* [What you will do]
Within the listing below, how many lines hold the string "Рейтинг"? Only the number is wanted.

* [Dataset records]
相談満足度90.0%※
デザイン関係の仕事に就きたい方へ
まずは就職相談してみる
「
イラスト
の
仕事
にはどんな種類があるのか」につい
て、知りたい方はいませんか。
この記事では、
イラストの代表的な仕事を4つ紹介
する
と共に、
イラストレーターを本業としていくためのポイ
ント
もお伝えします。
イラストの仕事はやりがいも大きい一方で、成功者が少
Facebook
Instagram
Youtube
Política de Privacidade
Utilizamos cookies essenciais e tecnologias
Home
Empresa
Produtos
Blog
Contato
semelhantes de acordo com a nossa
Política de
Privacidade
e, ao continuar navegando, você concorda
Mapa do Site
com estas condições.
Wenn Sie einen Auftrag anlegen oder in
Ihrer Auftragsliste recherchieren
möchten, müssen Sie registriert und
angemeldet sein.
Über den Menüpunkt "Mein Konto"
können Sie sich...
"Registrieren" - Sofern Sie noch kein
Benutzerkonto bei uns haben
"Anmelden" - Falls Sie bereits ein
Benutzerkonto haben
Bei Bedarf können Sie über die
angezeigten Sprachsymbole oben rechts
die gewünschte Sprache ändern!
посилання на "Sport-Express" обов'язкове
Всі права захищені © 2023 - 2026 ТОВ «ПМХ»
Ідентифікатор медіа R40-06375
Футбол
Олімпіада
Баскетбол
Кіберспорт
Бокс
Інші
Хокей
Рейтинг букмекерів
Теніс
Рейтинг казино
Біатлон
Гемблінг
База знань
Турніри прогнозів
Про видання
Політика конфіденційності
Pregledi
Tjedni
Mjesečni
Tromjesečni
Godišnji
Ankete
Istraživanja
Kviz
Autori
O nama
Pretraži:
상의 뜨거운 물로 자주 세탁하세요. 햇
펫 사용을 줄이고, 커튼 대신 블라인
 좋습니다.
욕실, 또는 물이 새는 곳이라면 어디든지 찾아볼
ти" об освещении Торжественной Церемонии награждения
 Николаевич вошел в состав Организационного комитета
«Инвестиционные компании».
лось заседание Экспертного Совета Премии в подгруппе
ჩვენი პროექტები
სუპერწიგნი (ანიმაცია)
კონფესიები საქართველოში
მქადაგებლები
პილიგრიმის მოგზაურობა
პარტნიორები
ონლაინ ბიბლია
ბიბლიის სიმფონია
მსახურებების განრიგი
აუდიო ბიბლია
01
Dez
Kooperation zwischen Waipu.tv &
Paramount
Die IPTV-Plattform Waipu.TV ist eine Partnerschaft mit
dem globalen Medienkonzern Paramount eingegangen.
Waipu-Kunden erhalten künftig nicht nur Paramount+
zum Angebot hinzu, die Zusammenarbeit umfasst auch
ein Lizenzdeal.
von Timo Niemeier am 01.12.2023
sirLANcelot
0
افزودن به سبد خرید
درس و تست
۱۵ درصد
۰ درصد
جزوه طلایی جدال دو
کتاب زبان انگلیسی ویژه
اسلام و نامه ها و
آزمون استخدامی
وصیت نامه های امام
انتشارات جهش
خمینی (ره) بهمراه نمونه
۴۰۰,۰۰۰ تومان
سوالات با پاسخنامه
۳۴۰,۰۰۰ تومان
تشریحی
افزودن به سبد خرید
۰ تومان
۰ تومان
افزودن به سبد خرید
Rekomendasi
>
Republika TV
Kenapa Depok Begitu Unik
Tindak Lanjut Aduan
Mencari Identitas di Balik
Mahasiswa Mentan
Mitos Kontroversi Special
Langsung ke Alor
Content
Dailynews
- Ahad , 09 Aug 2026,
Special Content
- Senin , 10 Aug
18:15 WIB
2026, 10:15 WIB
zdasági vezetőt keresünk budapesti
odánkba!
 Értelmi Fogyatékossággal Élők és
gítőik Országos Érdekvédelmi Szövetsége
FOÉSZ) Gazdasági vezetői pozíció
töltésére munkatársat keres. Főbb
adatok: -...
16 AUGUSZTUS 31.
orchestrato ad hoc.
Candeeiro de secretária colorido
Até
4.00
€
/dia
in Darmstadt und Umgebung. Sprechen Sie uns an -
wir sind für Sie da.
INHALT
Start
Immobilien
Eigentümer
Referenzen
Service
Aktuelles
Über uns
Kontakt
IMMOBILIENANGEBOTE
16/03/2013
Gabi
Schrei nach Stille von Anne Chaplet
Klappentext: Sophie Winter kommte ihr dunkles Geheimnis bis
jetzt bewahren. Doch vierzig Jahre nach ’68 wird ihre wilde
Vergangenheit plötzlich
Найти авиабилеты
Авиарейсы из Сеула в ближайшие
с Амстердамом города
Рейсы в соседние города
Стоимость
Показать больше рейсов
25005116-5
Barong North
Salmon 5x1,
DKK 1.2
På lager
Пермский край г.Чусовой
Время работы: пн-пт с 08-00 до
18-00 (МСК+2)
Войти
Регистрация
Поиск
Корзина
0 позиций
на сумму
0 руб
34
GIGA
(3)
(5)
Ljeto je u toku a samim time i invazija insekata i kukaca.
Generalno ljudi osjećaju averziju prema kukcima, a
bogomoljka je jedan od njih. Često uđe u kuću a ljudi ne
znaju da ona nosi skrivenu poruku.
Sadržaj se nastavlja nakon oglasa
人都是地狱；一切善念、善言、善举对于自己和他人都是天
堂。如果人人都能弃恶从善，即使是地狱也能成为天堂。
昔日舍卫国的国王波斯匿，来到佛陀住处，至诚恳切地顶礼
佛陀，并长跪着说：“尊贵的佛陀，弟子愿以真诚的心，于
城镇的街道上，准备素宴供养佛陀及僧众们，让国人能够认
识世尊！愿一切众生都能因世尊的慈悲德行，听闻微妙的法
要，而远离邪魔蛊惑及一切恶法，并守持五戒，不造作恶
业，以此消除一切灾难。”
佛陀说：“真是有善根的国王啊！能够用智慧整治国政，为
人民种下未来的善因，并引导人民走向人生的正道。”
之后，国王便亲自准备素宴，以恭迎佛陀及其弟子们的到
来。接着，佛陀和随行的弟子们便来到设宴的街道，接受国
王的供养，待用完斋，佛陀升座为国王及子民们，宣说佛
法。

* [Answer section]
2